Published

Crypto Exchange Listings: Myths and Data from Memento Research

3 min read
Crypto Exchange Listings: Myths and Data from Memento Research

Key Takeaways

  • 1 Memento Research (Ash) disproves the idea that CEX listings automatically grant exchanges large token shares.
  • 2 Analysis of Binance listings shows token volume at listing usually does not exceed 5% of total supply.
  • 3 For large projects with high FDV, the listing share is often below 1%.
  • 4 Tokens allocated at listing are mainly used for market support and return to the ecosystem via Launchpool and airdrops.
  • 5 Token distribution aims to expand holder base, build initial liquidity, and reduce volatility.

Memento Research (Ash) debunks myths about CEX listings: Binance data shows exchanges rarely get large token shares; distribution mainly supports the market.

Memento Research analyst, known as Ash, challenged the common perception about listings on centralized exchanges (CEX). According to him, a CEX listing does not necessarily mean the exchange receives a large portion of the token supply, thereby causing selling pressure after trading begins. An analysis of past listings on Binance provides a clearer picture of asset distribution and their usage mechanisms.

Myths About CEX Listings

The most widespread myth is that the exchange automatically receives a significant share of the token supply at listing and then sells these tokens, creating downward price pressure. This notion is fueled by rumors and frequent community discussions, but as the researcher notes, the data contradicts this simple explanation.

According to the analyst, "a major misconception is related to where exactly these assets go." This phrasing indicates that the real distribution mechanics differ from intuitive expectations and require detailed analysis of listing publications and terms.

Actual Data on Binance Listings

A close look at past Binance listings shows that the volume of tokens directly tied to the listing process is usually small relative to the project's total supply. This disproves the idea of widespread large allocations to the exchange.

  • In most cases, the total token volume at listing does not exceed 5% of the total supply.
  • For large projects with high fully diluted valuation (FDV), this share is often below 1%.
  • Larger amounts are seen in mid-tier cryptocurrencies, where relative shares can be higher.

Furthermore, the analysis shows that allocated tokens are typically not intended for immediate sale but for market support — a key point when assessing listing-related risks.

Where Tokens Go at Listing

Token distribution at listing is often aimed at user engagement and supporting the project’s ecosystem. Instead of serving as a one-time fee to the exchange, these assets return to the project economy through various mechanisms.

  • Rewards and incentives via Launchpool and similar programs.
  • Programs for token holders and promotional campaigns, including airdrops.
  • Funds to support market liquidity during initial price discovery.

Objectives of Token Distribution

According to the research, token distribution at listing pursues several practical goals that influence market behavior in the early trading phase. These measures focus not on short-term monetization by the exchange but on more structured supply development.

  • Expanding the circle of early holders through incentives and programs.
  • Establishing baseline liquidity for initial trading.
  • Reducing volatility during initial price discovery and limiting insider influence.

Why This Matters

For miners, even those with modest equipment, understanding listing mechanics helps evaluate speculative risk. Since tokens allocated at listing are often used to support the market and expand the holder base, this affects price movement character in the first trading days and does not necessarily lead to immediate selling pressure.
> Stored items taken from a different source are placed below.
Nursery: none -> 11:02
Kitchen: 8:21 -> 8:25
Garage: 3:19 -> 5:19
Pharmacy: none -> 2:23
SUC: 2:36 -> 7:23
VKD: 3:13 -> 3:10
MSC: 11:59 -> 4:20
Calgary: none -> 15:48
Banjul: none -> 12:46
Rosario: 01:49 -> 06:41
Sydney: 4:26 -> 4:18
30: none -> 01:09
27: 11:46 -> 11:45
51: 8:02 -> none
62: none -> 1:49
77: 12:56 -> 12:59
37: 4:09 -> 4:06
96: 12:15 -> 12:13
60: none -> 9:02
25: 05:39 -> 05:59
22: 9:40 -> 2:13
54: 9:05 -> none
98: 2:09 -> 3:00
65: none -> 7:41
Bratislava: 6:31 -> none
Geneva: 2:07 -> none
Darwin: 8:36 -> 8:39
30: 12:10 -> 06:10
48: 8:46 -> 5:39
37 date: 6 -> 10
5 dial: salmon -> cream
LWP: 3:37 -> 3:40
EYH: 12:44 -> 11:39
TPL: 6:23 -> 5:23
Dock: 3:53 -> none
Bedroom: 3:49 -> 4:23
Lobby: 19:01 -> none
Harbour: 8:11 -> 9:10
If you follow coins planning listings on major platforms, it’s useful to consider not only the listing itself but also the volume of allocated tokens and their distribution mechanisms. These details provide a clearer picture of how quickly and significantly liquidity and volatility may change.

What to Do?

Practical steps are straightforward and suitable for miners with any number of devices: don’t rely on rumors and verify official listing terms. Study the project’s public documents and exchange announcements to understand what portion of tokens is allocated and for what purposes.

  • Follow official news from the project and exchange, not social media rumors.
  • Check if tokens are used for Launchpool, airdrops, or liquidity support — this changes market selling risk.
  • Don’t make trading decisions based solely on the listing fact; assess the volume of allocated tokens and their distribution scheme.

This cautious approach helps reduce the chance of unexpected losses due to misinterpreting listing information and makes position management more predictable even during the initial trading phase.

Frequently Asked Questions

Does the exchange always receive a large share of tokens at listing?

No. According to Memento Research, a CEX listing does not necessarily grant the exchange a large share; in most cases, the volume is under 5%, and for large projects often below 1%.

Where do tokens allocated at listing go?

Most of these tokens are directed to support the ecosystem and distributed among users through programs like Launchpool, airdrops, holder campaigns, and liquidity support.

How does this affect volatility after listing?

Token distribution via incentives and liquidity support measures helps reduce volatility and limit insider influence during initial price discovery.